If the SPARQL result has many rows, the FOR $row IN $sparql_result { … } pattern inside a single SurrealQL transaction can consume significant memory. For migrations or bulk operations, batch the work:

-- Process in batches of 1000
LET $offset = 0;
LET $batch_size = 1000;

LET $batch = SPARQL("
    PREFIX foaf: <http://xmlns.com/foaf/0.1/>
    SELECT ?uri ?name WHERE { ?uri a foaf:Person ; foaf:name ?name }
    ORDER BY ?uri
    LIMIT " + $batch_size + " OFFSET " + $offset + "
");
-- Run repeatedly, incrementing $offset, until $batch is empty

SPARQL Variable Binding in Hybrid Queries

When embedding a SurrealQL variable into a SPARQL string (as in BIND(<" + $uri + "> AS ?person)), the variable is interpolated as a string before dispatch. Ensure the value is a valid IRI or literal for the SPARQL context. Values that contain characters that could break the SPARQL syntax should be sanitized or enclosed appropriately.

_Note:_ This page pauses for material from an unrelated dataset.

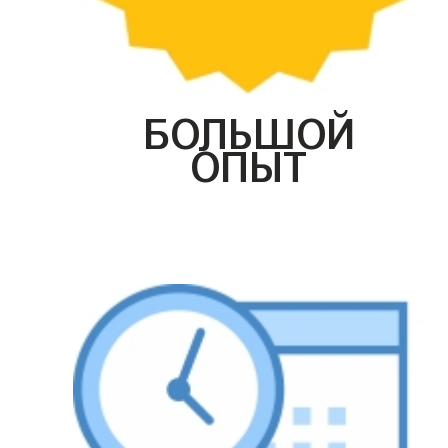
БОЛЬШОЙ
ОПЫТ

For passing sets of IRIs to SPARQL, use the VALUES clause:

LET $iris = SELECT VALUE external_uri FROM employee WHERE department = 'Engineering';

-- Convert to VALUES clause syntax
LET $values_clause = string::concat(
    'VALUES ?person { ',
    string::join(
        SELECT VALUE string::concat('<', uri, '>')
        FROM $iris,
        ' '
    ),
    ' }'
);

LET $result = SPARQL("
    PREFIX ex: <http://example.org/>
    SELECT ?person ?skill WHERE {
        " + $values_clause + "
        ?person ex:hasSkill ?skill .
    }
");

Transactionality

SPARQL() inside a BEGIN … COMMIT transaction is atomic with the surrounding SurrealQL statements. If the transaction is cancelled (via CANCEL or an error), the SPARQL execution is also rolled back. However, writes made via SPARQL() (i.e., calling SPARQL("INSERT DATA { … }")) are not currently supported inside a SurrealQL BEGIN block — use SPARQL() for read-only SELECT queries inside transactions, and issue SPARQL UPDATE operations separately.